WHAT IS BEING ASKED: What's needed is an exact retyping of the lines from the start of the listing up to and including the line with "Кримінальне право. Загальна", minus any pictures.

MATERIAL FOR THIS TASK:
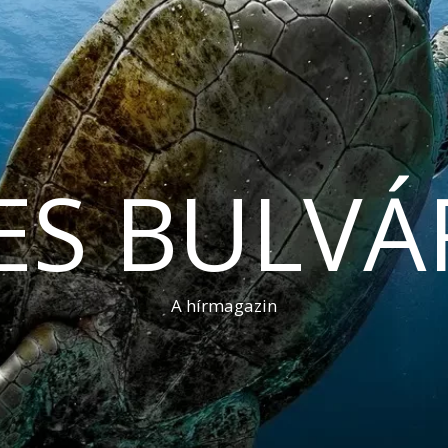
ES BULVÁ
A hírmagazin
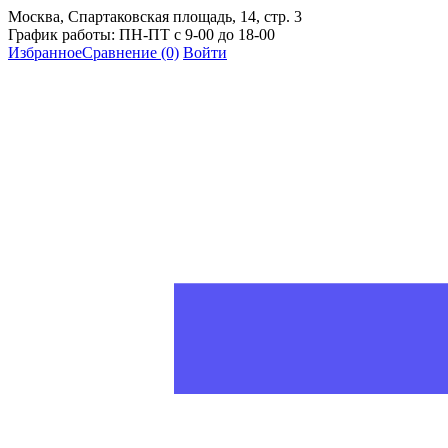
Москва, Спартаковская площадь, 14, стр. 3
График работы: ПН-ПТ с 9-00 до 18-00
Избранное
Сравнение
(0)
Войти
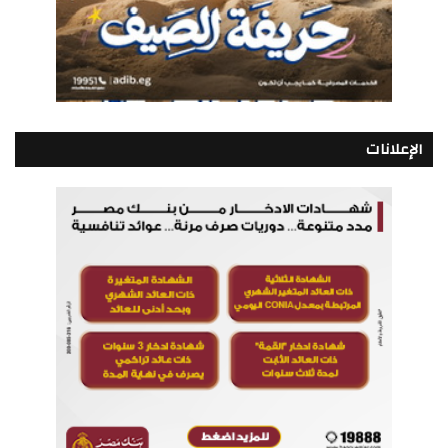
الإعلانات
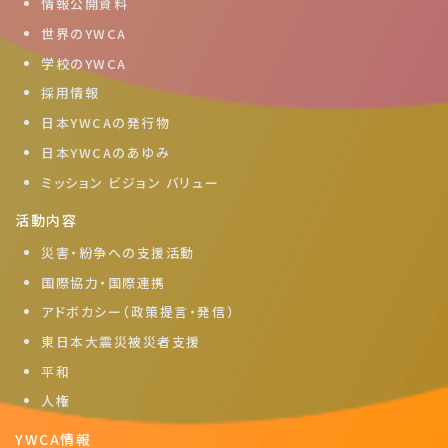
情報公開資料
世界のYWCA
学校のYWCA
採用情報
日本YWCAの発行物
日本YWCAのあゆみ
ミッション ビジョン バリュー
活動内容
災害・紛争への支援活動
国際協力・国際連携
アドボカシー（政策提言・発信）
東日本大震災被災者支援
平和
人権
YWCA情報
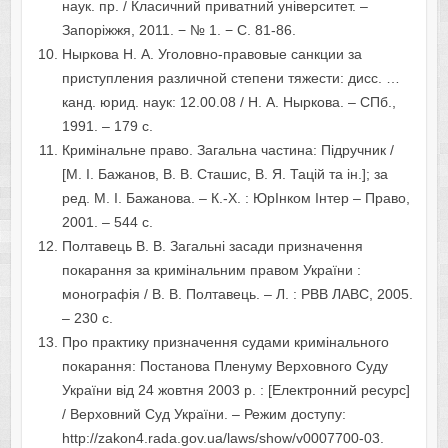
наук. пр. / Класичний приватний університет. –
Запоріжжя, 2011. − № 1. − С. 81-86.
Ныркова Н. А. Уголовно-правовые санкции за
приступления различной степени тяжести: дисс. …
канд. юрид. наук: 12.00.08 / Н. А. Ныркова. – СПб.,
1991. – 179 с.
Кримінальне право. Загальна частина: Підручник /
[М. І. Бажанов, В. В. Сташис, В. Я. Тацій та ін.]; за
ред. М. І. Бажанова. – К.-Х. : ЮрІнком Інтер – Право,
2001. – 544 с.
Полтавець В. В. Загальні засади призначення
покарання за кримінальним правом України :
монографія / В. В. Полтавець. – Л. : РВВ ЛАВС, 2005.
– 230 с.
Про практику призначення судами кримінального
покарання: Постанова Пленуму Верховного Суду
України від 24 жовтня 2003 р. : [Електронний ресурс]
/ Верховний Суд України. – Режим доступу:
http://zakon4.rada.gov.ua/laws/show/v0007700-03.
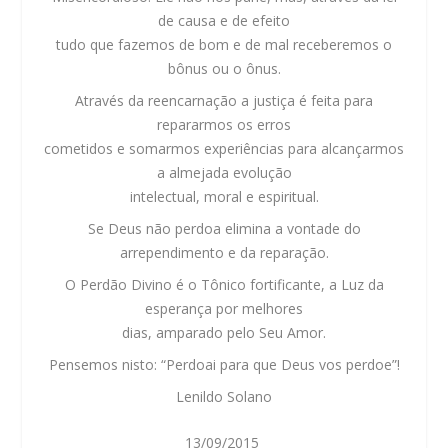
de causa e de efeito
tudo que fazemos de bom e de mal receberemos o
bônus ou o ônus.
Através da reencarnação a justiça é feita para
repararmos os erros
cometidos e somarmos experiências para alcançarmos
a almejada evolução
intelectual, moral e espiritual.
Se Deus não perdoa elimina a vontade do
arrependimento e da reparação.
O Perdão Divino é o Tônico fortificante, a Luz da
esperança por melhores
dias, amparado pelo Seu Amor.
Pensemos nisto: “Perdoai para que Deus vos perdoe”!
Lenildo Solano
13/09/2015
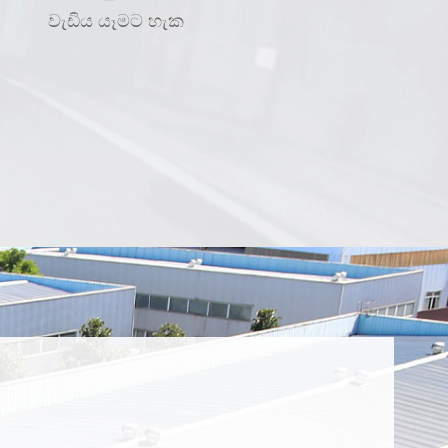
වැඩිය යෑමට හැක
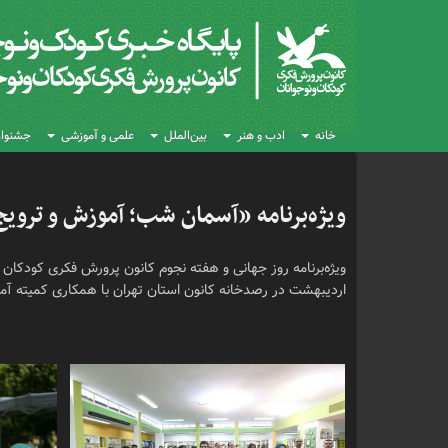
خانه
ادب و هنر
بین‌الملل
علمی و آموزشی
جشنواره
ویژه‌برنامه‌ «آسمان شب؛ آموزش و تروی
اردیبهشت در رصدخانه کانون استان تهران با همکاری کمیته آمات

RESULT BELOW:
ES BULVÁ
A hírmagazin
Москва, Спартаковская площадь, 14, стр. 3
График работы: ПН-ПТ с 9-00 до 18-00
Избранное
Сравнение
(0)
Войти
الإعلانات
情報公開資料
世界のYWCA
学校のYWCA
採用情報
日本YWCAの発行物
日本YWCAのあゆみ
ミッション ビジョン バリュー
活動内容
災害・紛争への支援活動
国際協力・国際連携
アドボカシー（政策提言・発信）
東日本大震災被災者支援
平和
人権
YWCA情報
наук. пр. / Класичний приватний університет. –
Запоріжжя, 2011. − № 1. − С. 81-86.
Ныркова Н. А. Уголовно-правовые санкции за
приступления различной степени тяжести: дисс. …
канд. юрид. наук: 12.00.08 / Н. А. Ныркова. – СПб.,
1991. – 179 с.
Кримінальне право. Загальна частина: Підручник /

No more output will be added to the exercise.